Seni Komunikasi Memfasilitasi Daerah
Sentralisasi yang begitu kuat di era Orde Baru membuat daerah cenderung tak berkembang. Desentralisasi lantas dipilih agar daerah bisa mandiri dan kesejahteraan masyarakat meningkat. Namun, jalan itu tak selalu mulus.
Pemerintah menetapkan 25 April sebagai Hari Otonomi Daerah, merujuk pada tanggal pengesahan Peraturan Pemerintah Nomor 8 Tahun 1995, yaitu pemerintah pusat menyerahkan sebagian urusan pemerintahan kepada 26 daerah tingkat II percontohan. Kebijakan ini dijadikan tonggak dalam pelaksanaan otonomi daerah.
Kemudian, pada 7 Februari 1996, Presiden Soeharto mengeluarkan Keputusan Presiden Nomor 11 Tahun 1996 yang menetapkan 25 April sebagai Hari Otonomi Daerah. Di era Reformasi, muncul pengesahan UU No 22/1999 tentang Pemerintahan Daerah yang mengamanatkan penerapan otonomi daerah pada 1 Januari 2001.

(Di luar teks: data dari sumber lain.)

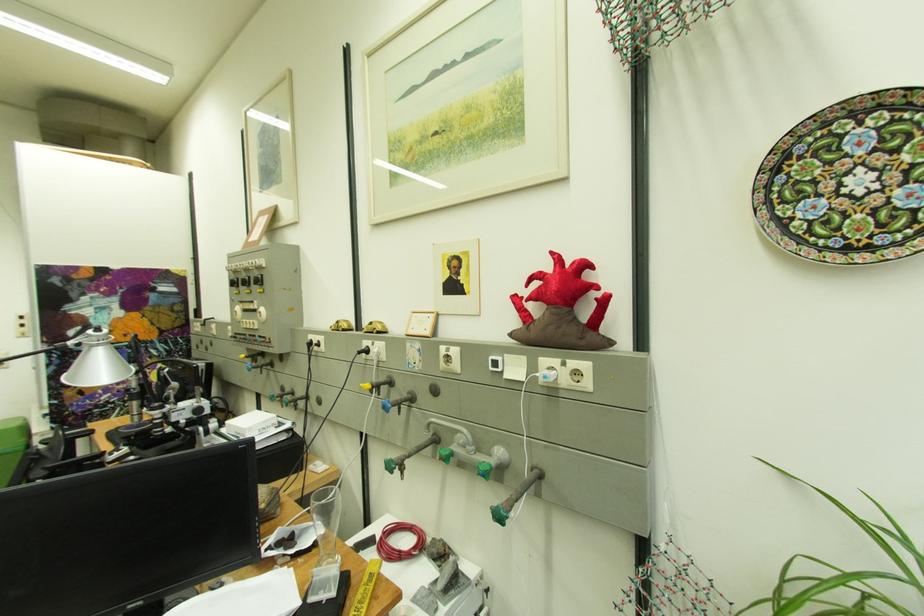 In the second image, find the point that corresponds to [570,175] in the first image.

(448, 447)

Otonomi daerah diikuti dengan pembagian kewenangan antara pusat dan daerah. Meski begitu, acap kali keduanya tak sejalan. Pada 1 Maret 2021, untuk kali pertama dalam sejarah birokrasi di Indonesia, satu daerah memiliki dua orang dengan jabatan sekretaris daerah. Wakil Gubernur Papua melantik Penjabat Sekda Papua Doren Wakerkwa, sedangkan Menteri Dalam Negeri Tito Karnavian melantik Dance Yulian Flassy sebagai sekda definitif Papua.
Persoalan dualisme sekda ini muncul karena keduanya memiliki keyakinan berbeda. Wagub Papua mengacu pada Undang-Undang Nomor 21 Tahun 2001 tentang Otonomi Khusus Papua sehingga pelantikan merupakan kewenangan daerah. Adapun Mendagri harus menjalankan Keputusan Presiden Joko Widodo yang memilih Dance.
Berselang dua hari, Direktur Jenderal Otonomi Daerah Kemendagri Akmal Malik terjun langsung ke Jayapura. Ia sadar persoalan ini tak bisa diselesaikan dengan surat-menyurat, bahkan pemberian sanksi kepada aparatur sipil negara (ASN) yang tidak patuh pada kebijakan Presiden sebagai panglima tertinggi ASN.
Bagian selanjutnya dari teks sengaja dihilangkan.